MINNEAPOLIS — Officials have set the date and the scene for the opening of the new Interstate 35W bridge: Thursday morning when a slow procession of state troopers leads commuters across the Mississippi River where 13 people died in the collapse 13 months ago.

With the hum of construction equipment behind them, government officials gathered Monday to announce the opening and unveil the design for a permanent memorial to the dead and 145 injured from the disaster that also cut off a major Minneapolis artery.

"Getting this bridge built and getting it built quickly will help heal a wound, but it will never heal the pain from last August," said U.S. Transportation Secretary Mary Peters. "These lanes will forever be sacred because of the 13 people who lost their lives here."

The new concrete span includes high-tech sensors and backup features lacking in the 40-year-old steel truss bridge it replaces. The $234 million bridge was fast-tracked to restore the traffic route that accounted for 140,000 trips a day.

"Out of mind-numbing tragedy has come an engineering marvel," said Rep. Jim Oberstar, a Minnesota Democrat who chairs the transportation committee in the U.S. House. "Out of the rubble of the failing of a bridge has come a lesson for the future of bridge engineering and construction."

The builders are in line for a bonus up to $27 million for completing the project more than three months early. Minnesota Transportation Commissioner Tom Sorel said the contractor must complete some minor work before the award size is determined.

The new bridge was completed 11 months after work began and about 13 months after the collapse. In contrast, work on the original bridge began in 1964 and finished 1967.

When the new bridge opens, the troopers will line up across the lanes at each end, allowing traffic to line up behind them. Once construction barricades are removed, the troopers will slowly drive across the bridge, allowing commuters to follow them.

Gov. Tim Pawlenty said the arrangement is meant more for safety than ceremony. "We're not going to have a race or a rush for people to be the first to drive across the bridge," he said.

But Andy Gannon, whose car plunged 42 feet when the I-35W bridge fell, said he wants to be among the first to cross.
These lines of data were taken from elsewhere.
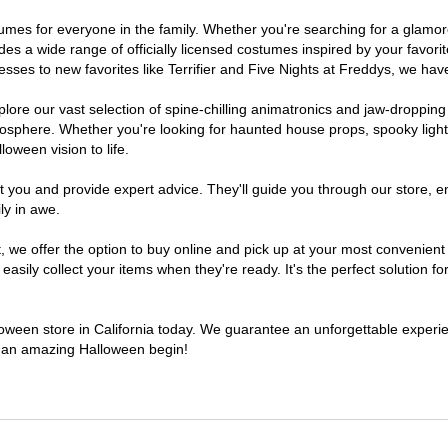
costumes for everyone in the family. Whether you're searching for a gla
ludes a wide range of officially licensed costumes inspired by your fav
sses to new favorites like Terrifier and Five Nights at Freddys, we have
lore our vast selection of spine-chilling animatronics and jaw-dropping
osphere. Whether you're looking for haunted house props, spooky light
loween vision to life.
t you and provide expert advice. They'll guide you through our store, e
ly in awe.
e offer the option to buy online and pick up at your most convenient C
sily collect your items when they're ready. It's the perfect solution for
lloween store in California today. We guarantee an unforgettable experienc
to an amazing Halloween begin!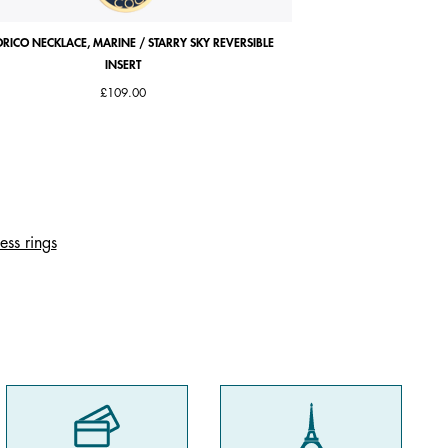
RICO NECKLACE, MARINE / STARRY SKY REVERSIBLE
ARIANE BRACELET, ANTI
INSERT
£109.00
ess rings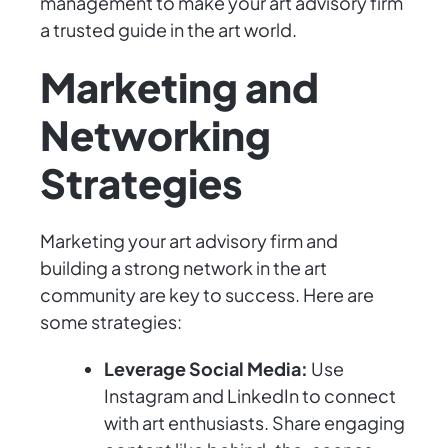
management to make your art advisory firm
a trusted guide in the art world.
Marketing and
Networking
Strategies
Marketing your art advisory firm and
building a strong network in the art
community are key to success. Here are
some strategies:
Leverage Social Media:
Use
Instagram and LinkedIn to connect
with art enthusiasts. Share engaging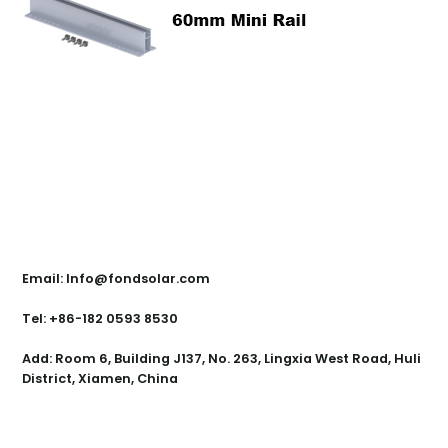
Contact Us
Email: Info@fondsolar.com
Tel: +86-182 0593 8530
Add: Room 6, Building J137, No. 263, Lingxia West Road, Huli
District, Xiamen, China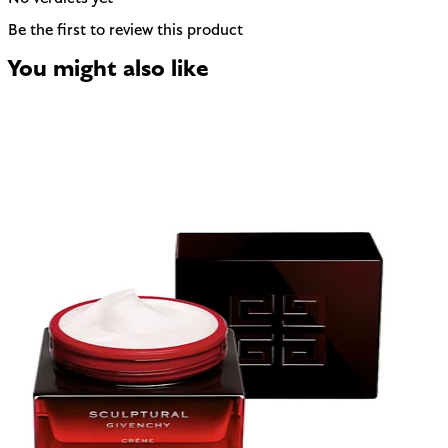
Be the first to review this product
You might also like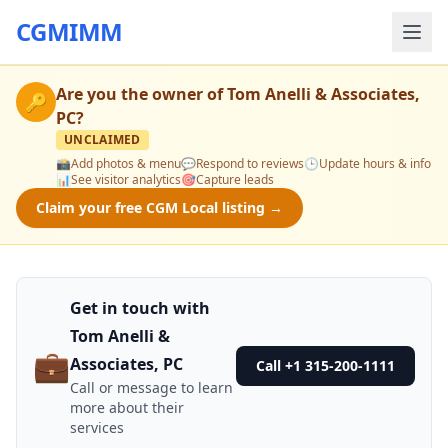
CGMIMM
Are you the owner of
Tom Anelli & Associates,
🔑
PC
?
UNCLAIMED
📸
Add photos & menu
💬
Respond to reviews
🕒
Update hours & info
📊
See visitor analytics
🎯
Capture leads
Claim your free CGM Local listing →
Get in touch with
Tom Anelli &
💼
Associates, PC
Call +1 315-200-1111
Call or message to learn
more about their
services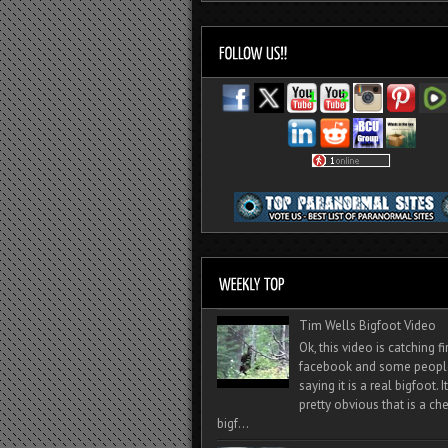
Tim Wells Bigfoot Video
Ok, this video is catching f
facebook and some peopl
saying it is a real bigfoot. 
pretty obvious that is a ch
bigf...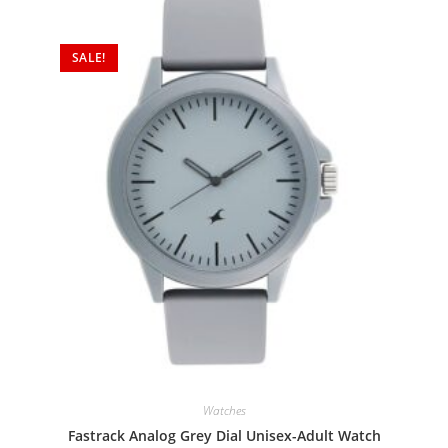
SALE!
Watches
Fastrack Analog Grey Dial Unisex-Adult Watch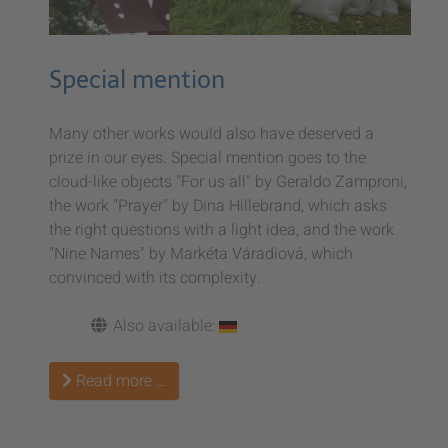
Special mention
Many other works would also have deserved a
prize in our eyes. Special mention goes to the
cloud-like objects "For us all" by Geraldo Zamproni,
the work "Prayer" by Dina Hillebrand, which asks
the right questions with a light idea, and the work
"Nine Names" by Markéta Váradiová, which
convinced with its complexity.
Also available:
Read more …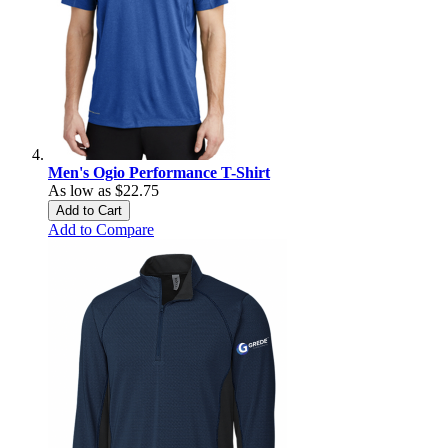
Men's Ogio Performance T-Shirt
As low as
$22.75
Add to Cart
Add to Compare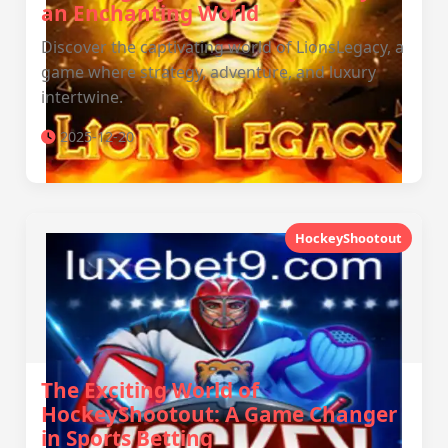
an Enchanting World
Discover the captivating world of LionsLegacy, a
game where strategy, adventure, and luxury
intertwine.
2025-12-20
HockeyShootout
The Exciting World of
HockeyShootout: A Game Changer
in Sports Betting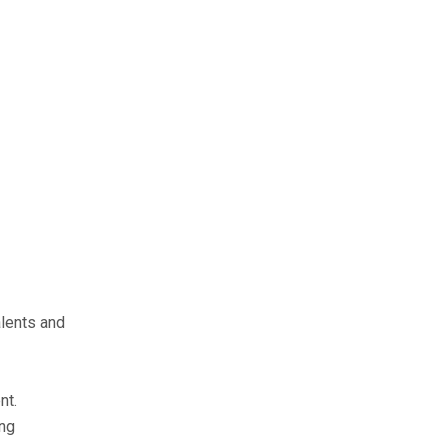
alents and
nt.
ing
He recently found the crumpled directions from his trip that tragic day — a route that was to take him to a wake for a friend's father. He will follow those directions when he heads out Thursday even if the wake was well in the past.

"For me, I have to complete where I was going," he said.

The memorial to the collapse will be in a nearby park. A bubbling fountain will be surrounded by 13 I-beams, each engraved with the name of one of the dead. Minneapolis Mayor R.T. Rybak announced a $1 million fundraising campaign to pay for the construction and upkeep of the memorial.

The National Transportation Safety Board is close to determining what caused the first bridge to collapse, and the board plans to discuss its findings at a public hearing in Washington in November.

In January, NTSB Chairman Mark Rosenker said a design error was "the critical factor" in the collapse, pointing to too-thin gusset plates — which helped connect the bridge's steel beams.

The NTSB has also focused on the weight of construction materials on the bridge for a resurfacing project.

Gannon said he has full confidence in the new bridge's safety.

"There will be a lot of eyes on this bridge," he said. "For something to go wrong, I just don't see it."